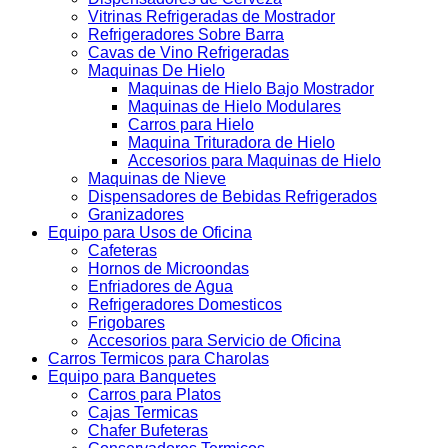
Vitrinas Refrigeradas de Mostrador
Refrigeradores Sobre Barra
Cavas de Vino Refrigeradas
Maquinas De Hielo
Maquinas de Hielo Bajo Mostrador
Maquinas de Hielo Modulares
Carros para Hielo
Maquina Trituradora de Hielo
Accesorios para Maquinas de Hielo
Maquinas de Nieve
Dispensadores de Bebidas Refrigerados
Granizadores
Equipo para Usos de Oficina
Cafeteras
Hornos de Microondas
Enfriadores de Agua
Refrigeradores Domesticos
Frigobares
Accesorios para Servicio de Oficina
Carros Termicos para Charolas
Equipo para Banquetes
Carros para Platos
Cajas Termicas
Chafer Bufeteras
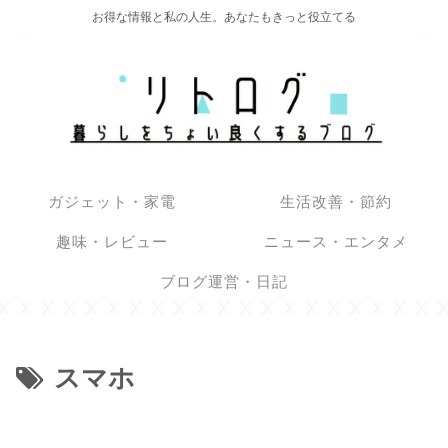
お得な情報と私の人生。あなたもきっと役立てる
ガジェット・家電
生活改善・節約
趣味・レビュー
ニュース・エンタメ
ブログ運営・日記
スマホ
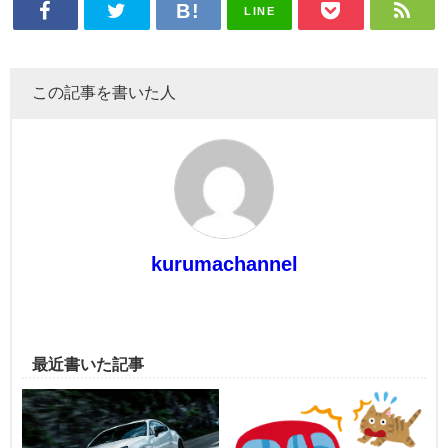
LINE
この記事を書いた人
kurumachannel
最近書いた記事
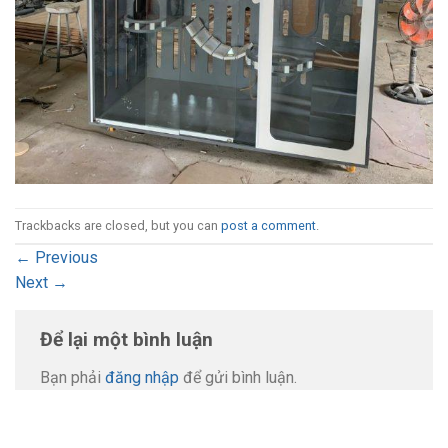
Trackbacks are closed, but you can
post a comment
.
←
Previous
Next
→
Để lại một bình luận
Bạn phải
đăng nhập
để gửi bình luận.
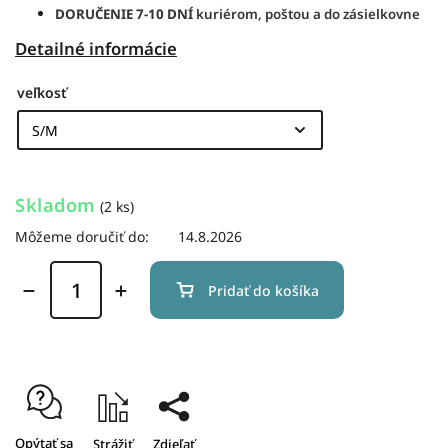
DORUČENIE
7-10 DNÍ
kuriérom, poštou a do zásielkovne
Detailné informácie
veľkosť
Skladom
(2 ks)
Môžeme doručiť do:
14.8.2026
Pridať do košíka
Opýtať sa
Strážiť
Zdieľať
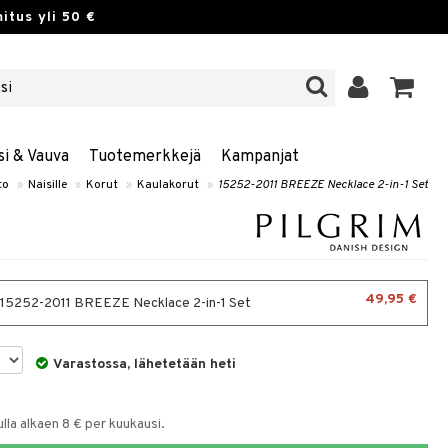
itus yli 50 €
si & Vauva
Tuotemerkkejä
Kampanjat
to
»
Naisille
»
Korut
»
Kaulakorut
»
15252-2011 BREEZE Necklace 2-in-1 Set
49,95 €
- 15252-2011 BREEZE Necklace 2-in-1 Set
Varastossa, lähetetään heti
la alkaen 8 € per kuukausi.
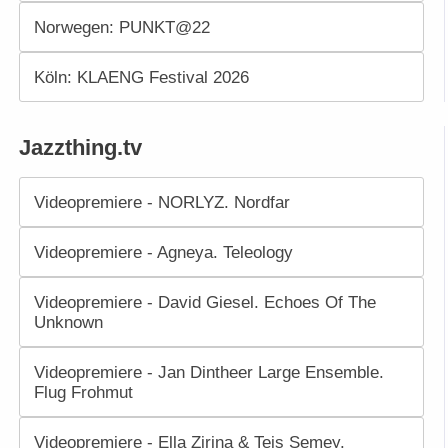
Norwegen: PUNKT@22
Köln: KLAENG Festival 2026
Jazzthing.tv
Videopremiere - NORLYZ. Nordfar
Videopremiere - Agneya. Teleology
Videopremiere - David Giesel. Echoes Of The
Unknown
Videopremiere - Jan Dintheer Large Ensemble.
Flug Frohmut
Videopremiere - Ella Zirina & Teis Semey.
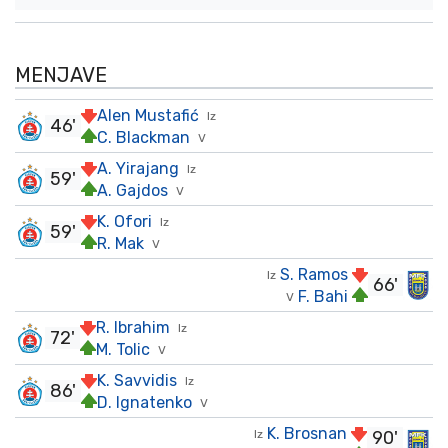
MENJAVE
Alen Mustafić
Iz
46'
C. Blackman
V
A. Yirajang
Iz
59'
A. Gajdos
V
K. Ofori
Iz
59'
R. Mak
V
S. Ramos
Iz
66'
F. Bahi
V
R. Ibrahim
Iz
72'
M. Tolic
V
K. Savvidis
Iz
86'
D. Ignatenko
V
K. Brosnan
Iz
90'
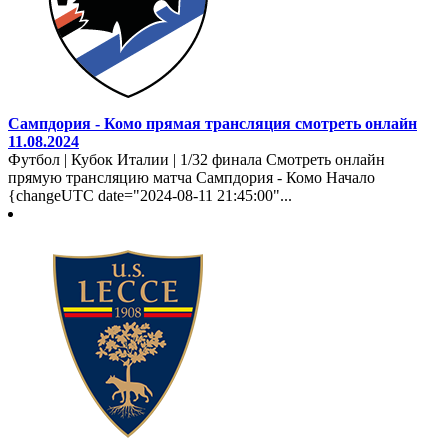
Сампдория - Комо прямая трансляция смотреть онлайн
11.08.2024
Футбол | Кубок Италии | 1/32 финала Смотреть онлайн
прямую трансляцию матча Сампдория - Комо Начало
{changeUTC date="2024-08-11 21:45:00"...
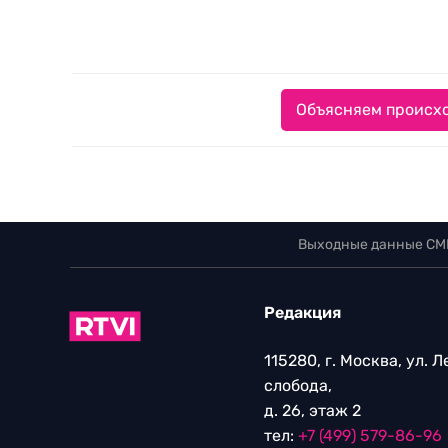
Объясняем происхо
Выходные данные СМ
Редакция
115280, г. Москва, ул. 
слобода,
д. 26, этаж 2
тел:
+7 (499) 579-86-96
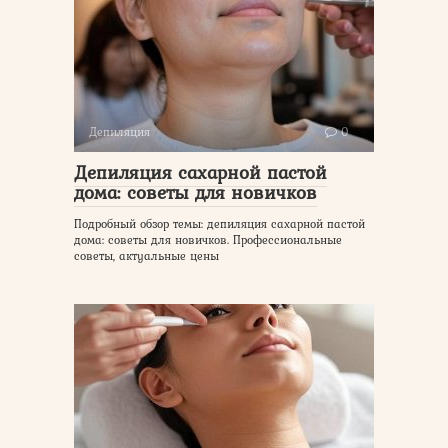
Депиляция
0
Депиляция сахарной пастой
дома: советы для новичков
Подробный обзор темы: депиляция сахарной пастой
дома: советы для новичков. Профессиональные
советы, актуальные цены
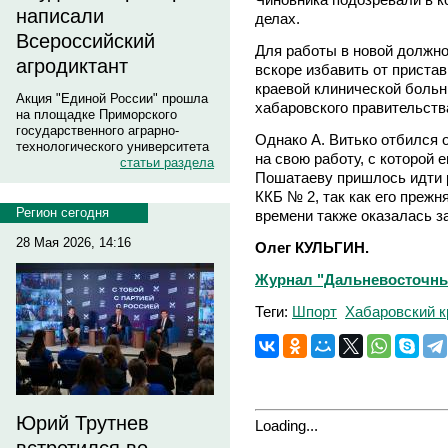
написали
делах.
Всероссийский
Для работы в новой должно
агродиктант
вскоре избавить от пристав
краевой клинической больн
Акция "Единой России" прошла
хабаровского правительств
на площадке Приморского
государственного аграрно-
Однако А. Витько отбился о
технологического университета
на свою работу, с которой е
статьи раздела
Пошатаеву пришлось идти 
ККБ № 2, так как его прежн
Регион сегодня
времени также оказалась з
28 Мая 2026, 14:16
Олег КУЛЬГИН.
Журнал "Дальневосточны
Теги:
Шпорт
Хабаровский к
Юрий Трутнев
Loading...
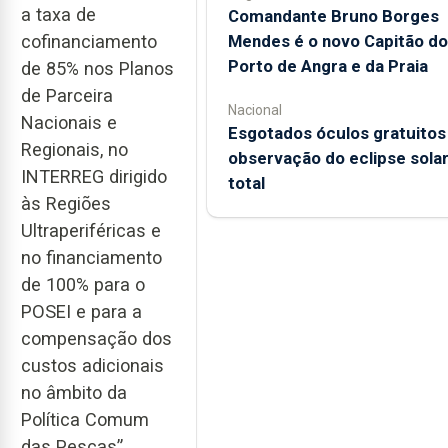
a taxa de
Comandante Bruno Borges
Mendes é o novo Capitão do
cofinanciamento
Porto de Angra e da Praia
de 85% nos Planos
de Parceira
Nacional
Nacionais e
Esgotados óculos gratuitos
Regionais, no
observação do eclipse sola
INTERREG dirigido
total
às Regiões
Ultraperiféricas e
no financiamento
de 100% para o
POSEI e para a
compensação dos
custos adicionais
no âmbito da
Política Comum
das Pescas”.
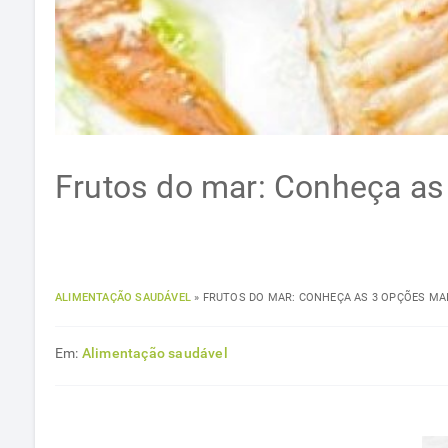
Frutos do mar: Conheça as
ALIMENTAÇÃO SAUDÁVEL
»
FRUTOS DO MAR: CONHEÇA AS 3 OPÇÕES MA
Em:
Alimentação saudável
* * * * *
_What you need to do:_ Please output the material above unchanged, apart from removing the pictures.

_Answer space:_
Vitrinas Refrigeradas de Mostrador
Refrigeradores Sobre Barra
Cavas de Vino Refrigeradas
Maquinas De Hielo
Maquinas de Hielo Bajo Mostrador
Maquinas de Hielo Modulares
Carros para Hielo
Maquina Trituradora de Hielo
Accesorios para Maquinas de Hielo
Maquinas de Nieve
Dispensadores de Bebidas Refrigerados
Granizadores
Equipo para Usos de Oficina
Cafeteras
Hornos de Microondas
Enfriadores de Agua
Refrigeradores Domesticos
Frigobares
Accesorios para Servicio de Oficina
Carros Termicos para Charolas
Equipo para Banquetes
Carros para Platos
Cajas Termicas
Chafer Bufeteras
お得な情報と私の人生。あなたもきっと役立てる
ガジェット・家電
生活改善・節約
趣味・レビュー
ニュース・エンタメ
ブログ運営・日記
スマホ
LINE
この記事を書いた人
kurumachannel
最近書いた記事
Trackbacks are closed, but you can
post a comment
.
←
Previous
Next
→
Để lại một bình luận
Bạn phải
đăng nhập
để gửi bình luận.
DORUČENIE
7-10 DNÍ
kuriérom, poštou a do zásielkovne
Detailné informácie
veľkosť
Skladom
(2 ks)
Môžeme doručiť do:
14.8.2026
Pridať do košíka
Opýtať sa
Strážiť
Zdieľať
itus yli 50 €
si & Vauva
Tuotemerkkejä
Kampanjat
to
»
Naisille
»
Korut
»
Kaulakorut
»
15252-2011 BREEZE Necklace 2-in-1 Set
49,95 €
- 15252-2011 BREEZE Necklace 2-in-1 Set
Varastossa, lähetetään heti
la alkaen 8 € per kuukausi.
Norwegen: PUNKT@22
Köln: KLAENG Festival 2026
Jazzthing.tv
Videopremiere - NORLYZ. Nordfar
Videopremiere - Agneya. Teleology
Videopremiere - David Giesel. Echoes Of The
Unknown
Videopremiere - Jan Dintheer Large Ensemble.
Flug Frohmut
Videopremiere - Ella Zirina & Teis Semey.
MENJAVE
Alen Mustafić
Iz
46'
C. Blackman
V
A. Yirajang
Iz
59'
A. Gajdos
V
K. Ofori
Iz
59'
R. Mak
V
S. Ramos
Iz
66'
F. Bahi
V
R. Ibrahim
Iz
72'
M. Tolic
V
K. Savvidis
Iz
86'
D. Ignatenko
V
K. Brosnan
Iz
90'
Сампдория - Комо прямая трансляция смотреть онлайн
11.08.2024
Футбол | Кубок Италии | 1/32 финала Смотреть онлайн
прямую трансляцию матча Сампдория - Комо Начало
{changeUTC date="2024-08-11 21:45:00"...
Объясняем происхо
Выходные данные СМ
Редакция
115280, г. Москва, ул. 
слобода,
д. 26, этаж 2
тел:
+7 (499) 579-86-96
Депиляция
0
Депиляция сахарной пастой
дома: советы для новичков
Подробный обзор темы: депиляция сахарной пастой
дома: советы для новичков. Профессиональные
советы, актуальные цены
написали
делах.
Всероссийский
Для работы в новой должно
агродиктант
вскоре избавить от пристав
краевой клинической больн
Акция "Единой России" прошла
хабаровского правительств
на площадке Приморского
государственного аграрно-
Однако А. Витько отбился о
технологического университета
на свою работу, с которой е
статьи раздела
Пошатаеву пришлось идти 
ККБ № 2, так как его прежн
Регион сегодня
времени также оказалась з
28 Мая 2026, 14:16
Олег КУЛЬГИН.
Журнал "Дальневосточны
Теги:
Шпорт
Хабаровский к
Юрий Трутнев
Loading...
a taxa de
Comandante Bruno Borges
Mendes é o novo Capitão do
cofinanciamento
Porto de Angra e da Praia
de 85% nos Planos
de Parceira
Nacional
Nacionais e
Esgotados óculos gratuitos
Regionais, no
observação do eclipse sola
INTERREG dirigido
total
às Regiões
Ultraperiféricas e
no financiamento
de 100% para o
POSEI e para a
compensação dos
custos adicionais
no âmbito da
Política Comum
das Pescas”.
Frutos do mar: Conheça as
ALIMENTAÇÃO SAUDÁVEL
»
FRUTOS DO MAR: CONHEÇA AS 3 OPÇÕES MA
Em:
Alimentação saudável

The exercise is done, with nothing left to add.